Fund-raising—whether culling large amounts or small—is the fuel that runs the engine in the art world. And, generally, a potential donor starts out as someone who walks through the museum doors and likes what they see. Relationships develop. Memberships are offered. The donor who gives $100 today could be the one who contributes hundreds of thousands tomorrow. Nurturing these donors is a long, time-consuming process. Moreno says the CMA met its patron a year ago, and that the negotiations began almost immediately.
“High-touch” is how Moreno describes these types of donors. “Donors at that level want to get to know you, get to know the staff, to see what your vision is. We spent a lot of one on one time with this donor.” The donor’s primary interests are youth-based and educational. As for the mystery donor’s identity Moreno won’t divulge, but he does say that, originally, the benefactor was not cloaked in a veil of anonymity. “We had all the press releases made up, ready to go,” explains Moreno. “But after a series of conversations they said, ‘I don’t want [my identity] to be that public.’”
What hasn’t been decided yet is how CMA will use the money. “We have no immediate plans,” says Moreno, although he indicates that the gift will better inform the museum’s long-term planning, where they will be three or four years from now. Still, the primary goal of any museum is to create dynamic and interest-provoking exhibits—such as CMA’s current Vexing show on the history of East LA female punk rockers—that bring in new customers.

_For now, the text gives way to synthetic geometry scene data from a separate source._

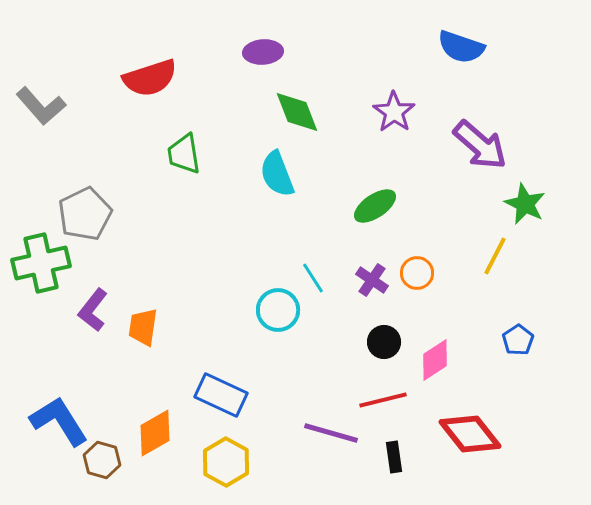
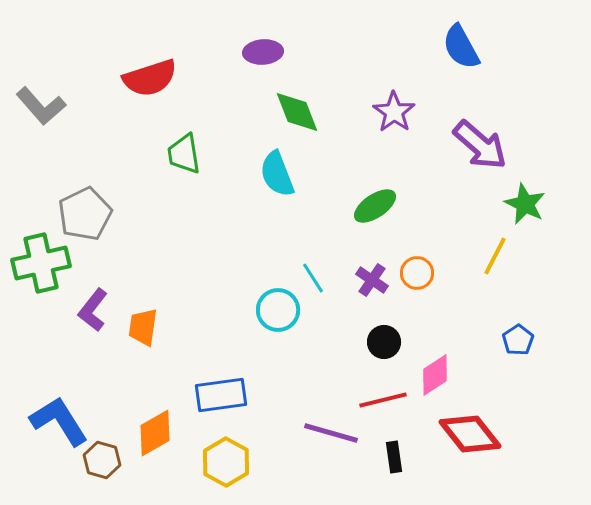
blue semicircle: rotated 42 degrees clockwise
pink diamond: moved 15 px down
blue rectangle: rotated 33 degrees counterclockwise
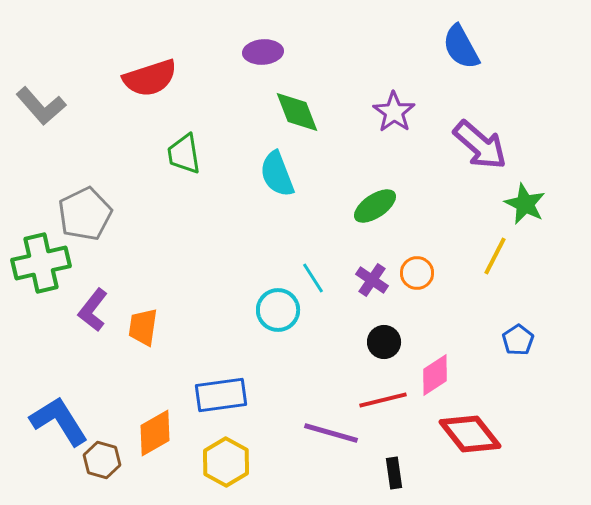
black rectangle: moved 16 px down
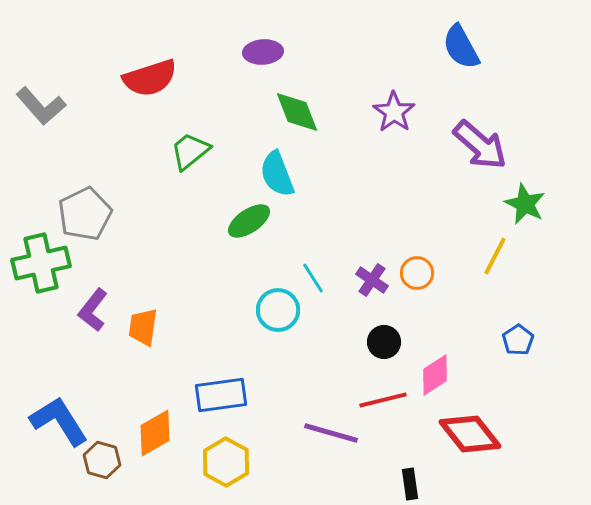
green trapezoid: moved 6 px right, 3 px up; rotated 60 degrees clockwise
green ellipse: moved 126 px left, 15 px down
black rectangle: moved 16 px right, 11 px down
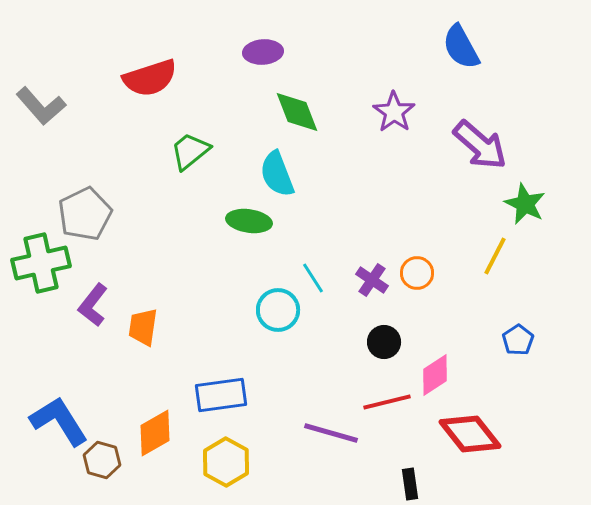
green ellipse: rotated 42 degrees clockwise
purple L-shape: moved 5 px up
red line: moved 4 px right, 2 px down
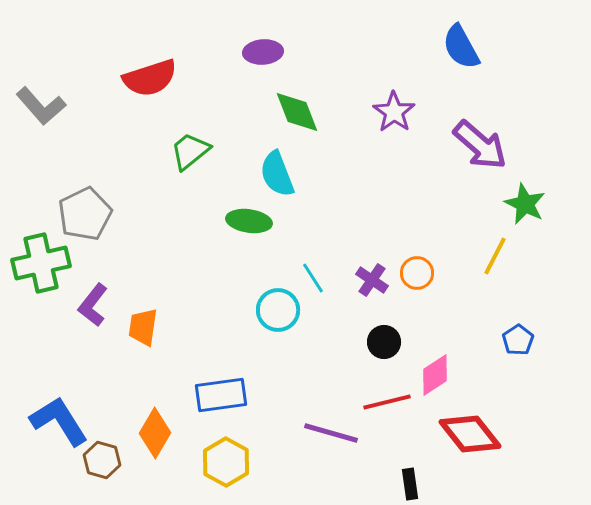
orange diamond: rotated 30 degrees counterclockwise
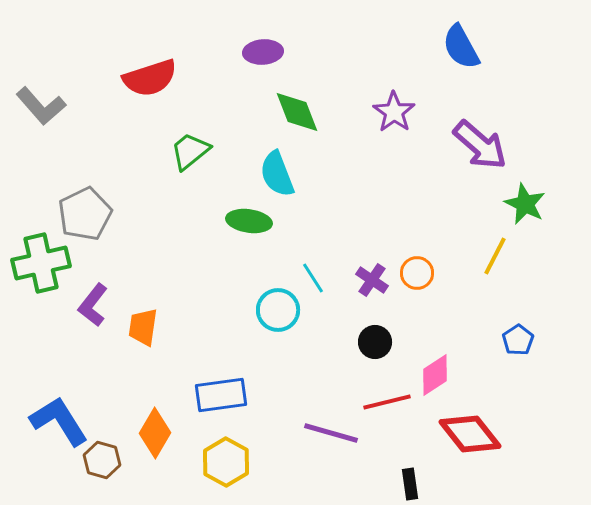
black circle: moved 9 px left
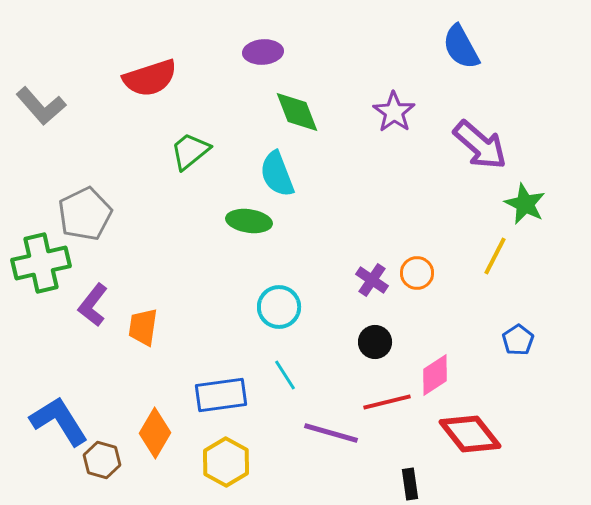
cyan line: moved 28 px left, 97 px down
cyan circle: moved 1 px right, 3 px up
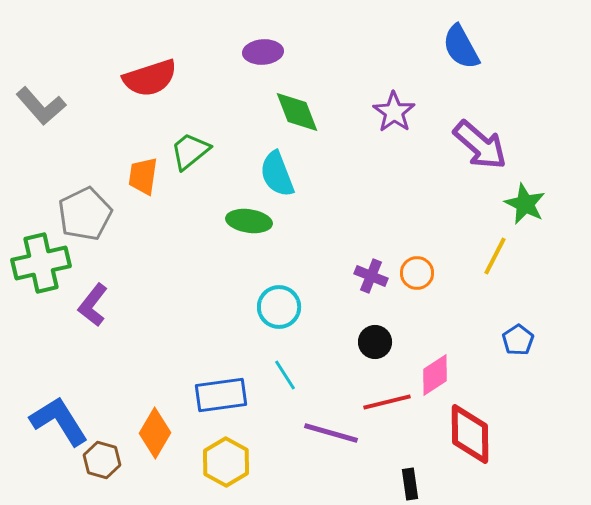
purple cross: moved 1 px left, 4 px up; rotated 12 degrees counterclockwise
orange trapezoid: moved 151 px up
red diamond: rotated 38 degrees clockwise
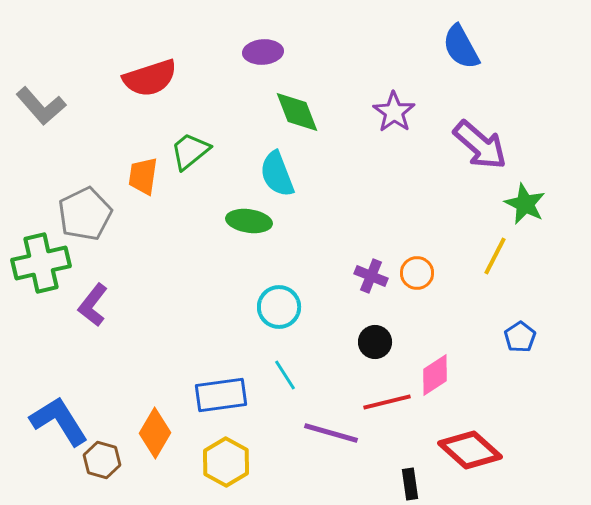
blue pentagon: moved 2 px right, 3 px up
red diamond: moved 16 px down; rotated 48 degrees counterclockwise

Walk-ins are the lifeblood of museum fund-raising, says V.P. of Advancement George Abdo of the Huntington Library in San Marino. “We find that the critical decision of becoming a member of the Huntington comes during the first visit,” says Abdo. The Huntington grounds, which include a botanical garden, are so vast that it often requires repeat visits to take it all in. First-time visitors are so swept away by the beauty and grandeur of the Huntington that they want to contribute right away, usually in small amounts. It’s a vital first step, according to Abdo, because “a certain percentage will become major donors.”
However, one doesn’t have to physically visit a museum to donate money. Online fund-raising is relatively new and makes gift giving as easy as clicking a button. Most museums, including CMA and RAM, now have a “Support” page where you can choose an amount to donate. Foster says RAM just started their online donation program a little over a month ago. “We’re still phasing that in,” he says. He doesn’t yet know how effective it has been although he is certain that the future of marketing membership development will be in large part fueled by the Internet.
For now, Moreno says CMA is more worried about mixing in a wider community and attracting a younger cross-demographic. All this money and attention, it’s a far cry from when Moreno moved to southern California with no concrete plans and was contacted by the CMA board of directors to guide their fledgling museum.
“I was just sitting around, minding my own business,” admits a smiling Moreno.